More than 47 million Americans who receive food stamps will see less money in their accounts starting Friday, as a temporary benefit passed as part of the 2009 economic stimulus runs out.
The end of the benefit means that beginning Nov. 1 a family of four receiving nutrition assistance will get $36 less a month.
The benefits, currently used by 1 in 7 Americans, fluctuate based on factors that include food prices, inflation and income. The rolls have swelled in recent years as the economy has slumped.
Many people signed up for the food stamp program following the recession that hit the country in 2007. As a result, it has more than doubled in cost since 2008, now costing almost $75 billion a year. That large increase in spending has turned the program, now called the Supplemental Nutrition Assistance Program, or SNAP, into a target for House Republicans looking to reduce spending.
Many Republicans now want to cut the program beyond the reductions that begin Friday.

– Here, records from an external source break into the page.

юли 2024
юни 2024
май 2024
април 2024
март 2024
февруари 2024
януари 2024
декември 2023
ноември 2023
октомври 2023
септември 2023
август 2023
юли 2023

Legislation passed by the GOP-controlled House of Representatives would cut food stamps by an additional $4 billion annually and tighten eligibility requirements. The House bill would also end government waivers that have allowed able-bodied adults without dependents to receive food stamps indefinitely, and would allow states to put broad new work requirements in place.

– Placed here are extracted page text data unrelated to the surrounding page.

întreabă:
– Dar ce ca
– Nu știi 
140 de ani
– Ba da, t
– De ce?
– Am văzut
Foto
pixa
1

A Senate farm bill would cut a tenth of the House amount, with Democrats and President Barack Obama opposing major cuts.
It is not clear how close Democrats and Republicans are to reaching any agreement on a farm bill, which in addition to funding the food stamp program provides various forms of support for farmers and incentives for growing certain crops.
As Congress debates the cuts to the program, charities say they are already preparing for the farm bill reductions as well as the changes taking place Friday.

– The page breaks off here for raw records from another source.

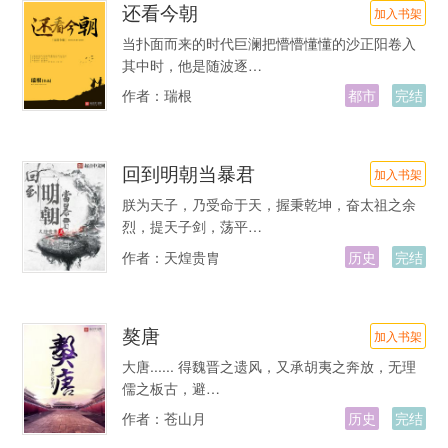
还看今朝
加入书架
当扑面而来的时代巨澜把懵懵懂懂的沙正阳卷入
其中时，他是随波逐…
作者：
瑞根
都市
完结
回到明朝当暴君
加入书架
朕为天子，乃受命于天，握秉乾坤，奋太祖之余
烈，提天子剑，荡平…
作者：
天煌贵胄
历史
完结
獒唐
加入书架
大唐...... 得魏晋之遗风，又承胡夷之奔放，无理
儒之板古，避…
作者：
苍山月
历史
完结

"Charities cannot fill the gap for the cuts being proposed to SNAP," said Maura Daly of Feeding America, a network of the nation's food banks. "We are very concerned about the impact on the charitable system."
Daly said food banks may have to as much as double their current levels of distribution if the House cuts were enacted.
But even without the proposed House cuts, many are warning that Americans will feel the pain starting Friday.
"Thirty-six dollars is significant," said Marilyn Tomasi, spokeswoman for the Mid-Ohio Foodbank. "It might not be significant for some, but it certainly is to a struggling family who is hungry. You could have a whole chicken dinner once a week for that."